Can outsider Vishal Sikka change the DNA of troubled Infosys?
Sikka had easily cracked a mathematical puzzle that Infosys founder Narayana Murthy challenged him with when they first met. He now has a greater puzzle. This one is about employees, clients and markets.business Updated: Jun 14, 2014 22:19 IST
“If there are no challenges, what is the point?”
Vishal Sikka, said this on Thursday after being named the next CEO of troubled Infosys. That attitude could come in handy as he takes the reins from executive chairman NR Narayana Murthy and incumbent CEO SD Shibulal in August.
Infosys, once a stock market darling, is battling criticism on all fronts including growth momentum, talent retention, corporate governance and client confidence.

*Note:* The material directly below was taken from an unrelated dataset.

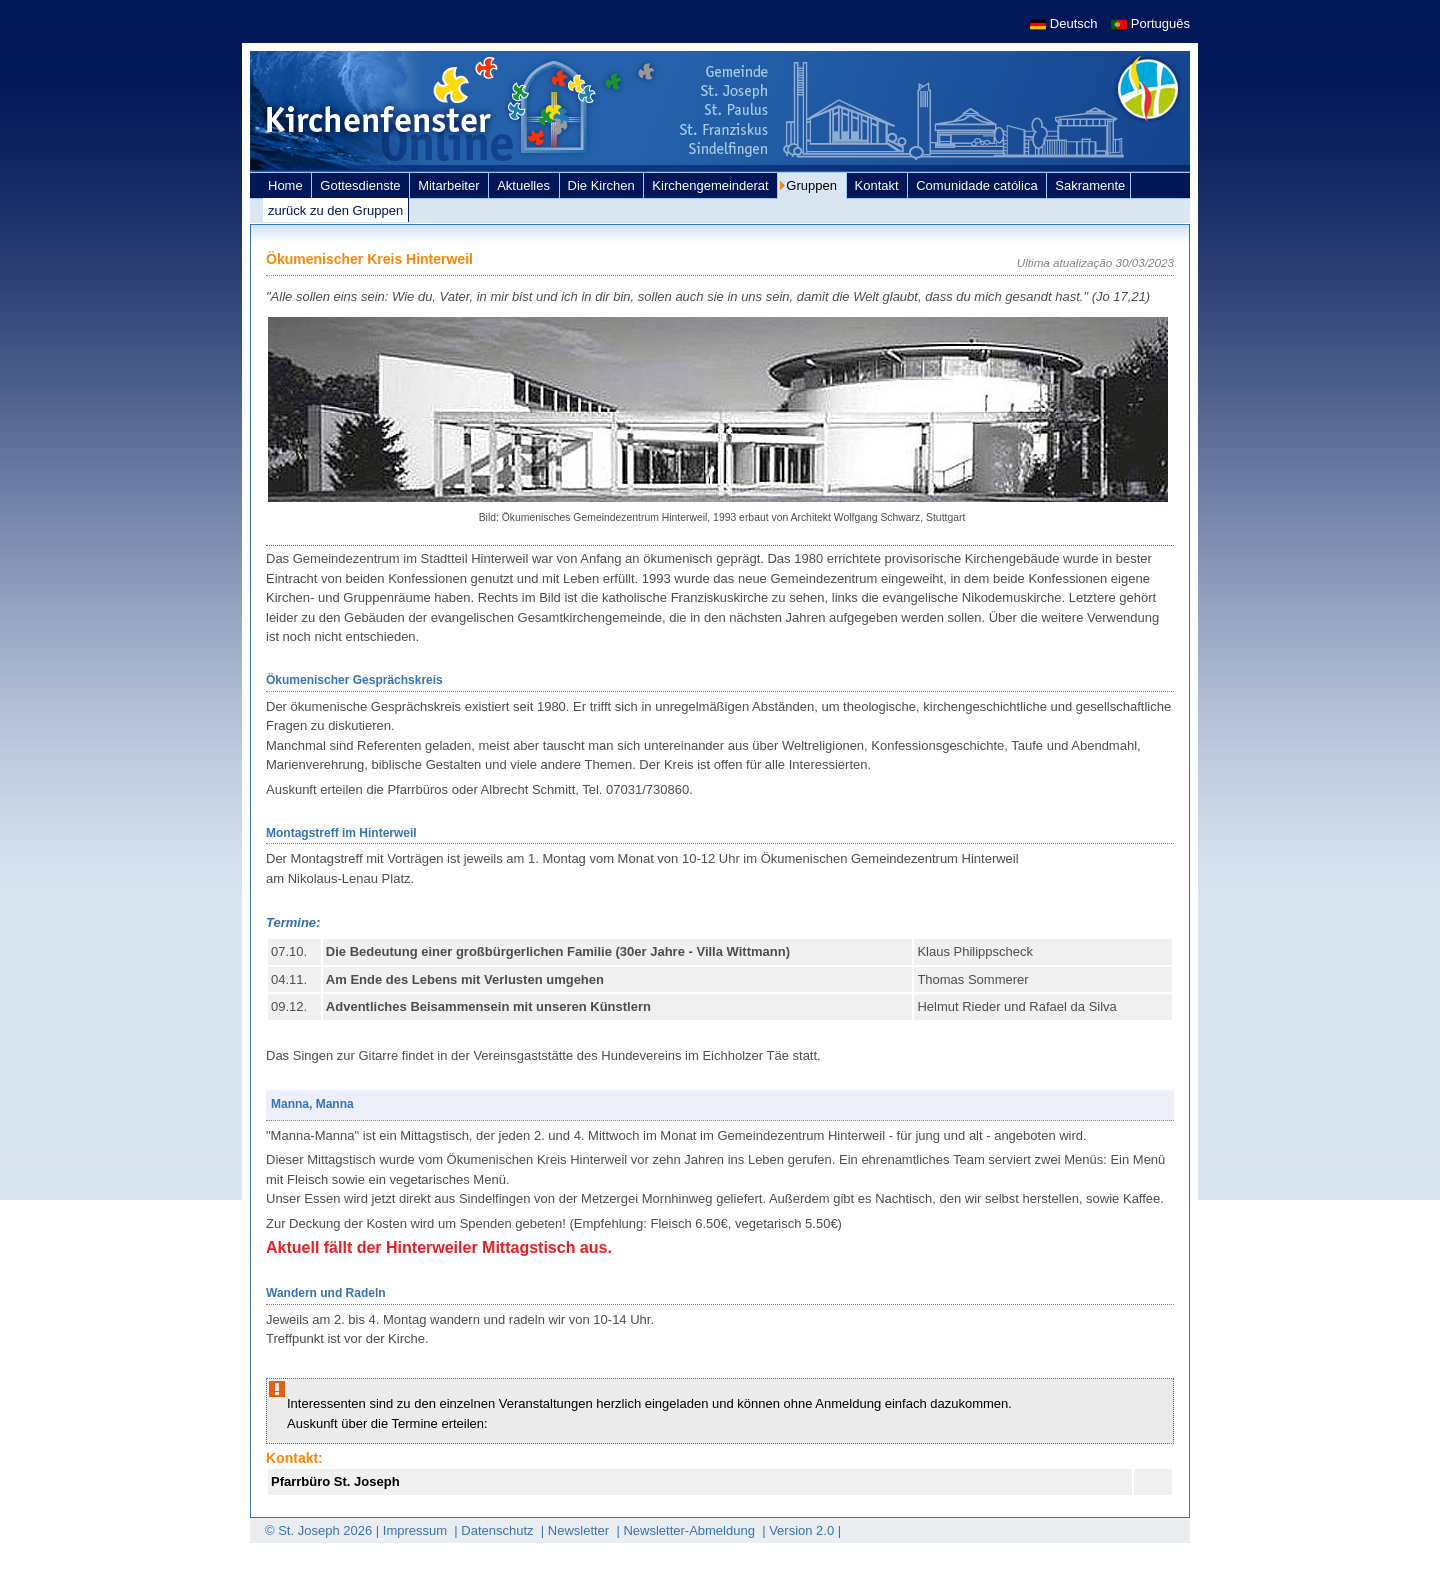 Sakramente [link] (1090, 185)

Sikka, a former executive board member of Germany’s SAP and the first Infosys CEO who is not a founder, must first look for generals to fight his battles.

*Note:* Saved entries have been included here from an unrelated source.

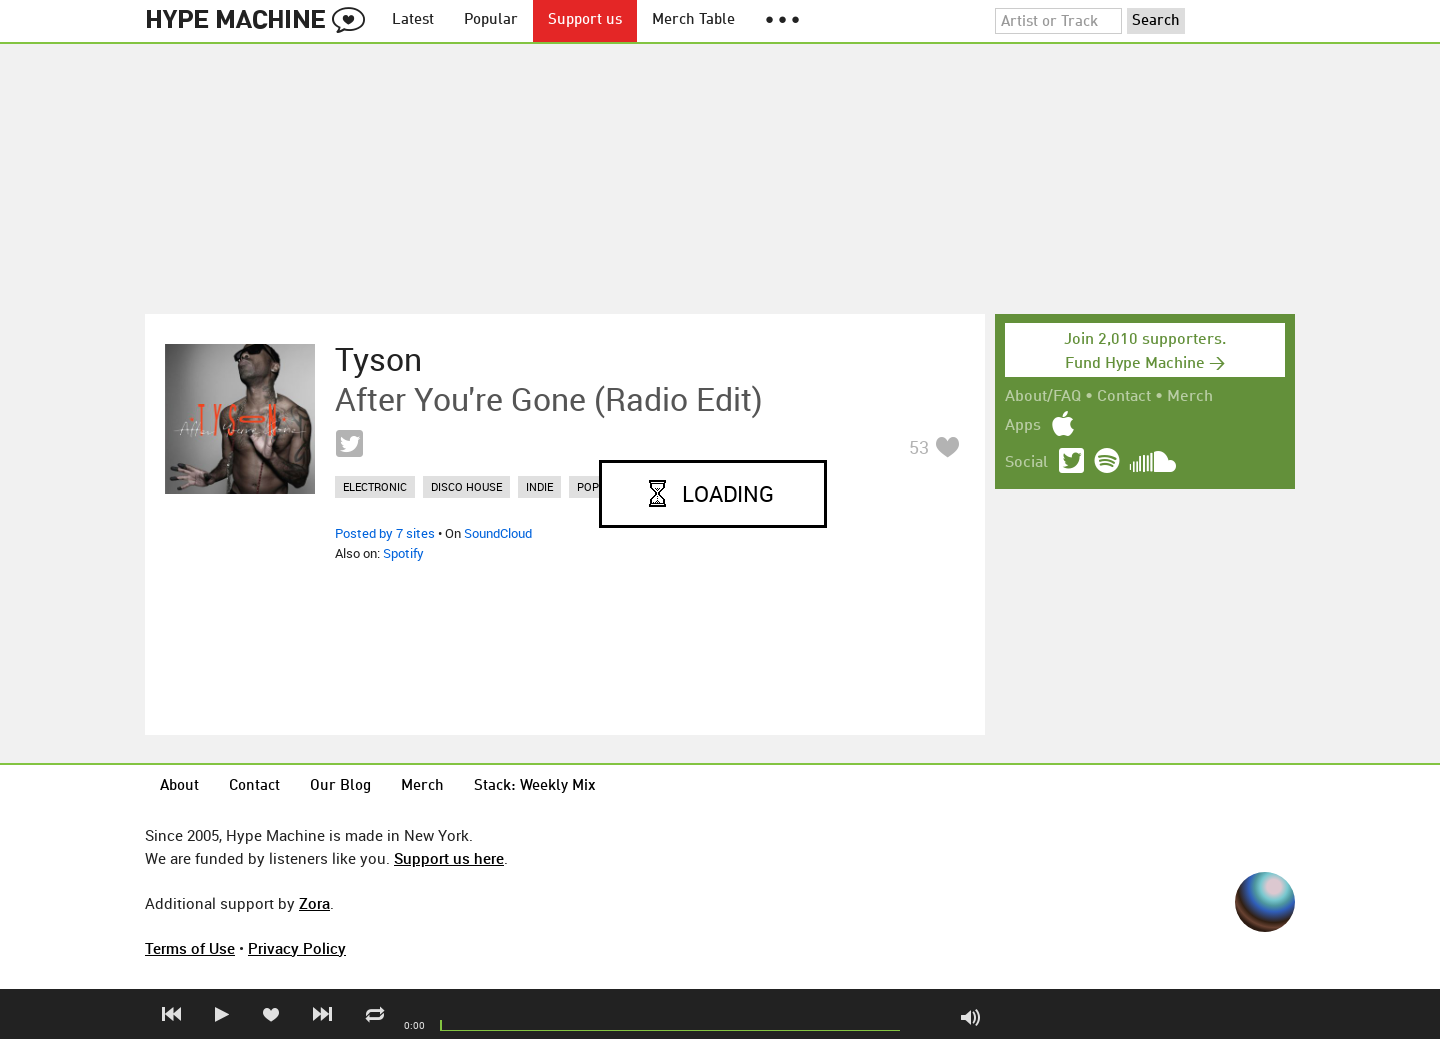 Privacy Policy (297, 948)
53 (919, 447)
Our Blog (340, 786)
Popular (491, 20)
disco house (466, 486)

“Sikka’s biggest challenge is to build a core team as most of the leadership team left Infosys in the last two years,” said V Balakrishnan, former chief financial officer and board member who was a CEO-probable until he quit Infosys six months ago.
“With founders leaving, it is Sikka’s mission to build an emotional connect with employees,” he said.
Another former board member, TV Mohandas Pai, said Sikka needs to build client relationships and dismantle a command culture.
“Sikka will have to change the highly centralised decision-making culture at Infosys by empowering senior people,” he said.
Sikka, a Ph D who loves innovation, might have a more fulfilling task in transforming the company closer to its long-term aim, called Infosys 3.0, of growing intellectual property on the side of products, platforms and solutions, away from its traditional services.
Jaideep Mehta, vice-president at industry research firm IDC, said Sikka would have to strike a balance between traditional outsourcing business and the 3.0 work.
“I expect he will bring his own set of people. He will have to connect with the top executives, many of whom are waiting to see the turn of events in the next three to six months,” said Mehta.
Sikka had easily cracked a mathematical puzzle that Infosys founder Narayana Murthy challenged him with when they first met.
He now has a greater puzzle. This one is about employees, clients and markets.